学校の宿題 (光村図書 「ものの 名まえ」)  のサポート場面です。

太郎君(小1)は、聴覚入力のショートターンメモリーが優れているので、文節ごとに私が音声入力の支援を入れながら、太郎君の音読と文字とを協応させているところです。


しかし、しかし、この指導を行いながら、私はまたしても、目頭が熱くなってしまいました。 

1年と少し前までは、確か 「いぬ」 と 「ねこ」 でさえ、曖昧に理解していたと記憶しています。

語彙数も発語場面も少なく、なかなかコミュニケーションレベルに到達しませんでした。

卒園前の生活発表会で、初めてみんなの前でマイクで発表ができ、周りを感動に包んでくれた日から、まだ1年も経っていないのです。


この日の音読カード、私は感動して、すべてのコーナーに花丸をつけてしましました。

ちゃんとしっかり聞き取れます。 見事なものです。 最後まで、自信をもって、笑顔で読んでくれています。

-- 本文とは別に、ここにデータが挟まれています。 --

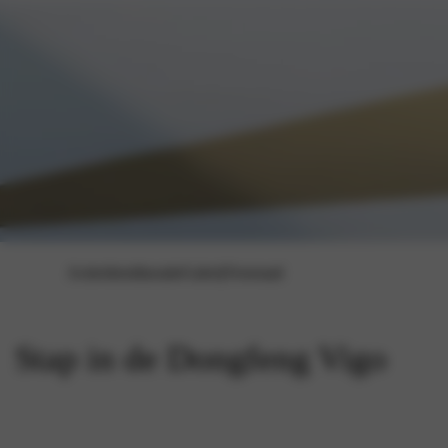
Acties
Inruiltaxatie
Galerij
Voorraad
Stap in de Dongfeng Vigo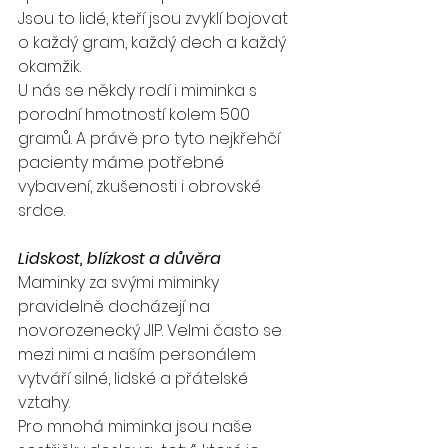
Jsou to lidé, kteří jsou zvyklí bojovat 
o každý gram, každý dech a každý 
okamžik.
U nás se někdy rodí i miminka s 
porodní hmotností kolem 500 
gramů. A právě pro tyto nejkřehčí 
pacienty máme potřebné 
vybavení, zkušenosti i obrovské 
srdce.
Lidskost, blízkost a důvěra
Maminky za svými miminky 
pravidelně docházejí na 
novorozenecký JIP. Velmi často se 
mezi nimi a naším personálem 
vytváří silné, lidské a přátelské 
vztahy.
Pro mnohá miminka jsou naše 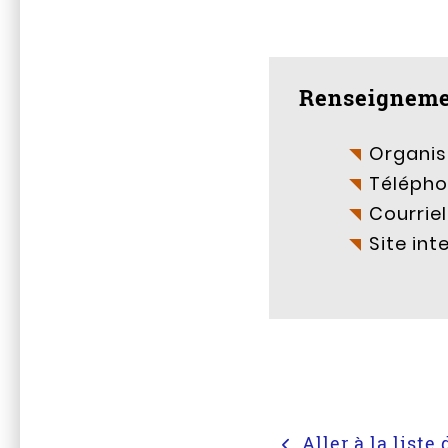
Renseigneme
Organis
Télépho
Courriel
Site int
Aller à la list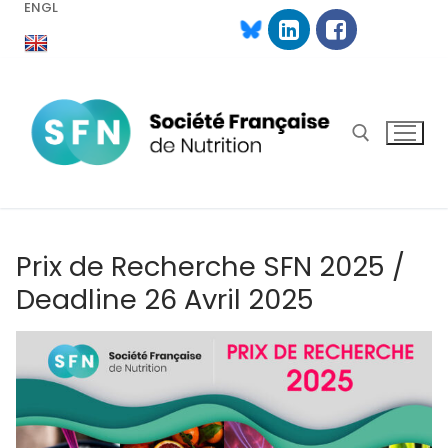
ENGL
Aller
au
contenu
Rechercher :
Prix de Recherche SFN 2025 /
Deadline 26 Avril 2025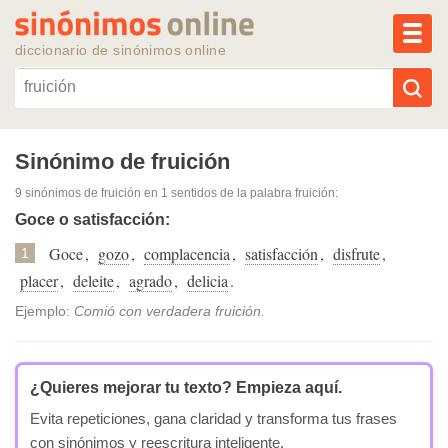
MEN
diccionario de sinónimos online
Reescribir texto con IA
Sinónimo de fruición
9 sinónimos de fruición
en 1 sentidos de la palabra
fruición
:
Sinónimos populares
Goce o satisfacción:
Goce
,
gozo
,
complacencia
,
satisfacción
,
disfrute
,
Temas populares
1
placer
,
deleite
,
agrado
,
delicia
.
Temas recientes
Ejemplo:
Comió con verdadera fruición.
¿Quieres mejorar tu texto?
Empieza aquí.
Evita repeticiones, gana claridad y transforma tus frases
con sinónimos y reescritura inteligente.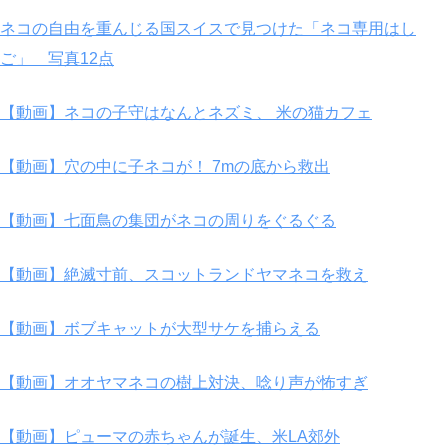
ネコの自由を重んじる国スイスで見つけた「ネコ専用はし
ご」 写真12点
【動画】ネコの子守はなんとネズミ、 米の猫カフェ
【動画】穴の中に子ネコが！ 7mの底から救出
【動画】七面鳥の集団がネコの周りをぐるぐる
【動画】絶滅寸前、スコットランドヤマネコを救え
【動画】ボブキャットが大型サケを捕らえる
【動画】オオヤマネコの樹上対決、唸り声が怖すぎ
【動画】ピューマの赤ちゃんが誕生、米LA郊外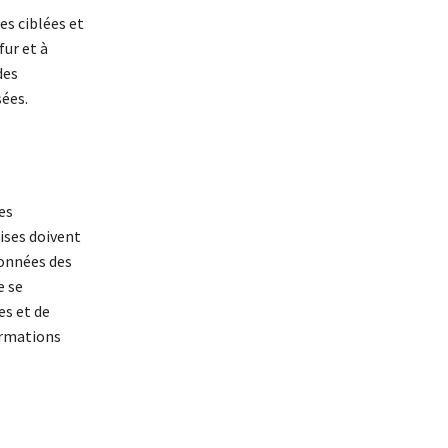
s ciblées et
fur et à
des
sées.
es
rises doivent
données des
e se
s et de
ormations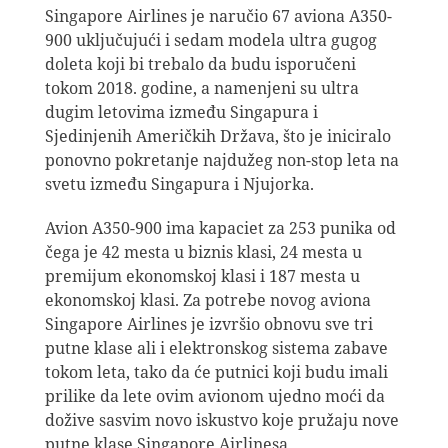
Singapore Airlines je naručio 67 aviona A350-
900 uključujući i sedam modela ultra gugog
doleta koji bi trebalo da budu isporučeni
tokom 2018. godine, a namenjeni su ultra
dugim letovima između Singapura i
Sjedinjenih Američkih Država, što je iniciralo
ponovno pokretanje najdužeg non-stop leta na
svetu između Singapura i Njujorka.
Avion A350-900 ima kapaciet za 253 punika od
čega je 42 mesta u biznis klasi, 24 mesta u
premijum ekonomskoj klasi i 187 mesta u
ekonomskoj klasi. Za potrebe novog aviona
Singapore Airlines je izvršio obnovu sve tri
putne klase ali i elektronskog sistema zabave
tokom leta, tako da će putnici koji budu imali
prilike da lete ovim avionom ujedno moći da
dožive sasvim novo iskustvo koje pružaju nove
putne klase Singapore Airlinesa.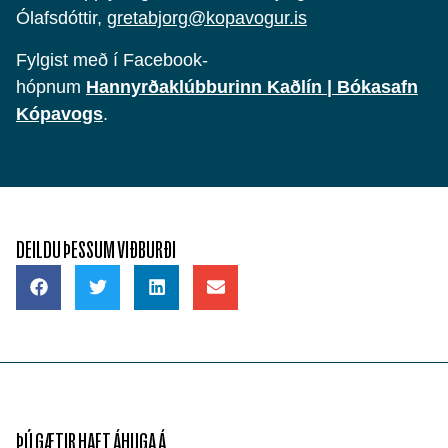
Ólafsdóttir,
gretabjorg@kopavogur.is
Fylgist með í Facebook-
hópnum
Hannyrðaklúbburinn Kaðlín | Bókasafn
Kópavogs
.
DEILDU ÞESSUM VIÐBURÐI
ÞÚ GÆTIR HAFT ÁHUGA Á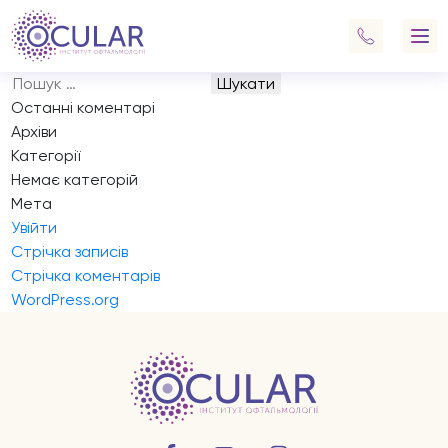
Запис на прийом
Навігація
Previous:
Запис на прийом
записів
Next:
Запис на прийом
Пошук:
Останні коментарі
Архіви
Категорії
Немає категорій
Мета
Увійти
Стрічка записів
Стрічка коментарів
WordPress.org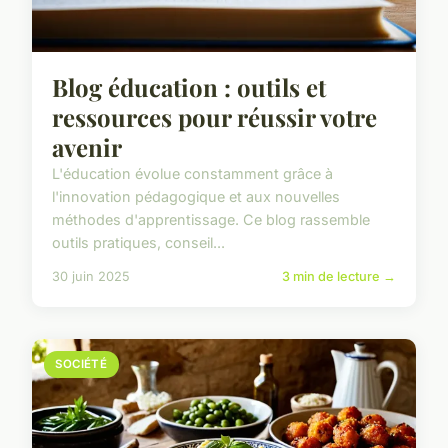
Blog éducation : outils et
ressources pour réussir votre
avenir
L'éducation évolue constamment grâce à
l'innovation pédagogique et aux nouvelles
méthodes d'apprentissage. Ce blog rassemble
outils pratiques, conseil...
30 juin 2025
3 min de lecture →
SOCIÉTÉ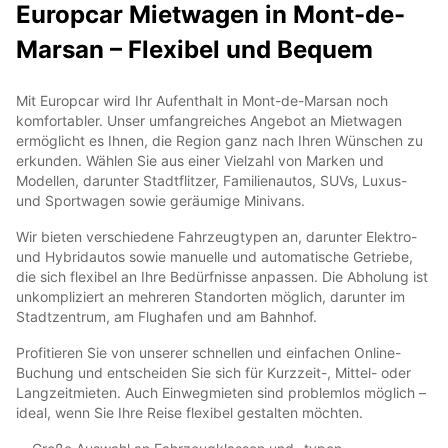
Europcar Mietwagen in Mont-de-
Marsan – Flexibel und Bequem
Mit Europcar wird Ihr Aufenthalt in Mont-de-Marsan noch
komfortabler. Unser umfangreiches Angebot an Mietwagen
ermöglicht es Ihnen, die Region ganz nach Ihren Wünschen zu
erkunden. Wählen Sie aus einer Vielzahl von Marken und
Modellen, darunter Stadtflitzer, Familienautos, SUVs, Luxus-
und Sportwagen sowie geräumige Minivans.
Wir bieten verschiedene Fahrzeugtypen an, darunter Elektro-
und Hybridautos sowie manuelle und automatische Getriebe,
die sich flexibel an Ihre Bedürfnisse anpassen. Die Abholung ist
unkompliziert an mehreren Standorten möglich, darunter im
Stadtzentrum, am Flughafen und am Bahnhof.
Profitieren Sie von unserer schnellen und einfachen Online-
Buchung und entscheiden Sie sich für Kurzzeit-, Mittel- oder
Langzeitmieten. Auch Einwegmieten sind problemlos möglich –
ideal, wenn Sie Ihre Reise flexibel gestalten möchten.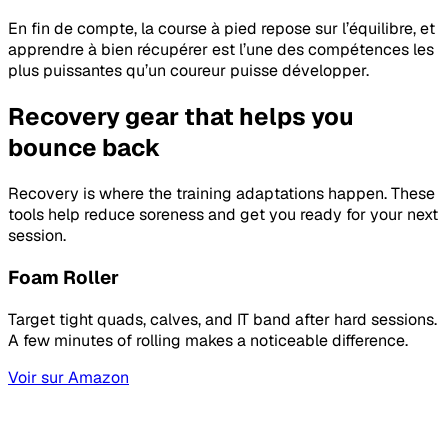
En fin de compte, la course à pied repose sur l’équilibre, et
apprendre à bien récupérer est l’une des compétences les
plus puissantes qu’un coureur puisse développer.
Recovery gear that helps you
bounce back
Recovery is where the training adaptations happen. These
tools help reduce soreness and get you ready for your next
session.
Foam Roller
Target tight quads, calves, and IT band after hard sessions.
A few minutes of rolling makes a noticeable difference.
Voir sur Amazon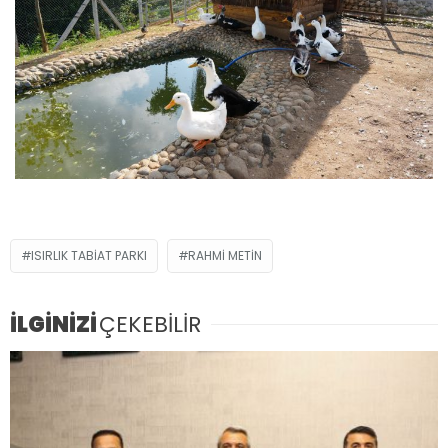
ISIRLIK TABIAT PARKI
RAHMI METIN
İLGİNİZİ
ÇEKEBİLİR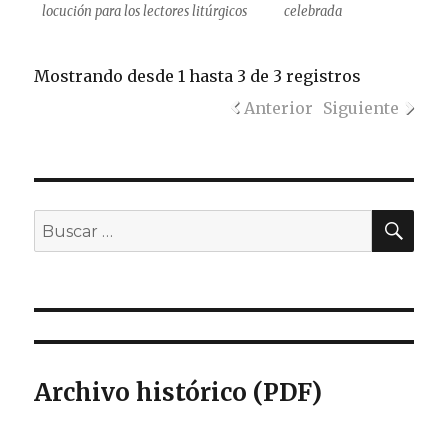
locución para los lectores litúrgicos
celebrada
Mostrando desde 1 hasta 3 de 3 registros
Anterior
Siguiente
BU
Buscar
por:
Archivo histórico (PDF)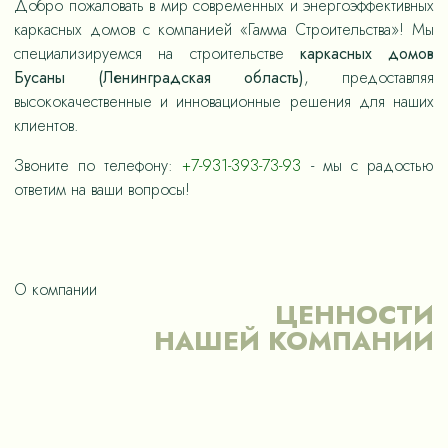
Добро пожаловать в мир современных и энергоэффективных
каркасных домов с компанией «Гамма Строительства»! Мы
специализируемся на строительстве
каркасных домов
Бусаны (Ленинградская область)
, предоставляя
высококачественные и инновационные решения для наших
клиентов.
Звоните по телефону:
+7-931-393-73-93
- мы с радостью
ответим на ваши вопросы!
О компании
ЦЕННОСТИ
НАШЕЙ КОМПАНИИ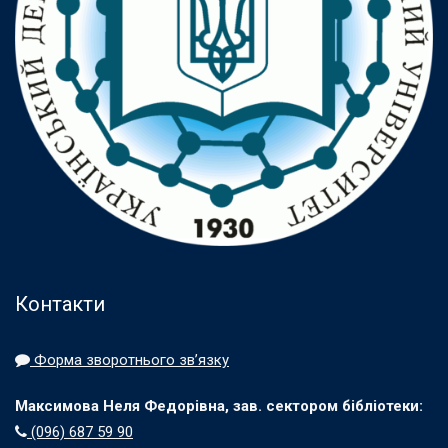
Контакти
Форма зворотнього зв’язку
Максимова Неля Федорівна, зав. сектором бібліотеки:
(096) 687 59 90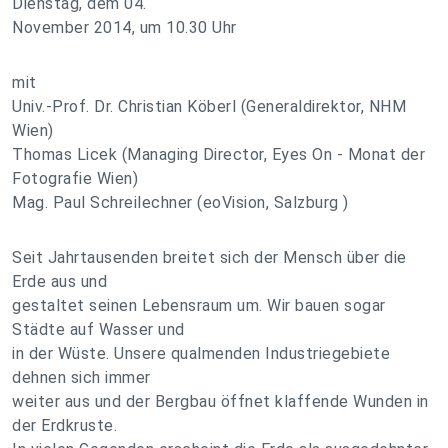
Dienstag, dem 04.
November 2014, um 10.30 Uhr
mit
Univ.-Prof. Dr. Christian Köberl (Generaldirektor, NHM
Wien)
Thomas Licek (Managing Director, Eyes On - Monat der
Fotografie Wien)
Mag. Paul Schreilechner (eoVision, Salzburg )
Seit Jahrtausenden breitet sich der Mensch über die
Erde aus und
gestaltet seinen Lebensraum um. Wir bauen sogar
Städte auf Wasser und
in der Wüste. Unsere qualmenden Industriegebiete
dehnen sich immer
weiter aus und der Bergbau öffnet klaffende Wunden in
der Erdkruste.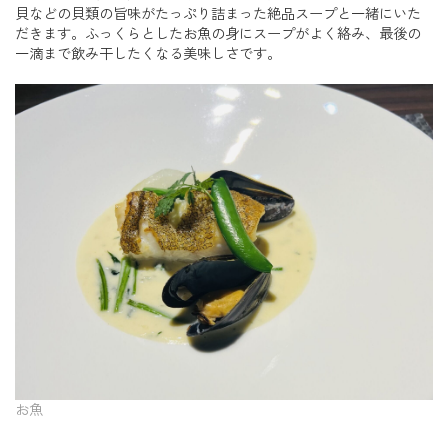
貝などの貝類の旨味がたっぷり詰まった絶品スープと一緒にいた
だきます。ふっくらとしたお魚の身にスープがよく絡み、最後の
一滴まで飲み干したくなる美味しさです。
お魚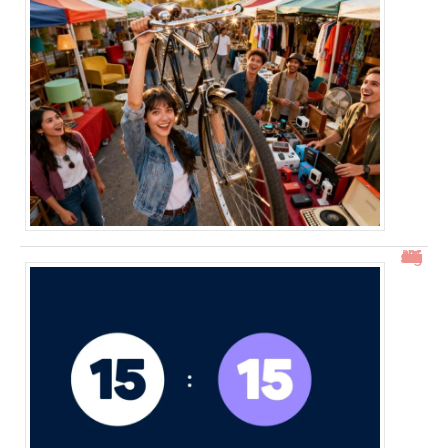
15h15 signification : découverte de l’heure miroir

ご家族の皆さん、担任の先生、学童の担当、親友の誠也君、多くの人のあたたかい指導とかかわりに包まれながら、よくぞここまで進歩したと抱きしめてやりたいような気持ちです。


私の指導場面でも、調子の悪い時も何度もありました。

太郎君が涙をこぼして、机で固まったこともありました。

45分間、何をやっているのか、わからなくなるようなこともありました。

指導に自信を失いかけ、お母さんにそのことをお伝えしたこともありました。

先生、弱音を吐かないでください、とお母さんに激励されたこともありました。

でも、それがあるから、今があるのかも知れません。


あの日、もう私には出来ないと投げ出したら、今日のこの日はないのです。

可能性を信じること、あきらめないこと、工夫すること、力を寄せ合うこと・・

太郎君の言葉の育ちは、多くのことを私に教えてくれました。


この先、まだまだ多くの課題が待ち受けていることでしょう。

大切なことは何か?

そのことを、ご家族と、そして太郎君自身と、そして私と、共有できていること自体が大きな財産です。

そして、この営みは2年・3年と継続して続いていくのです。

太郎君が、私の人生そのものに与えてくれた夢や希望も計り知れないものです。


私は、10年後の太郎君も、ずっと見つめていきたいと願っているのです。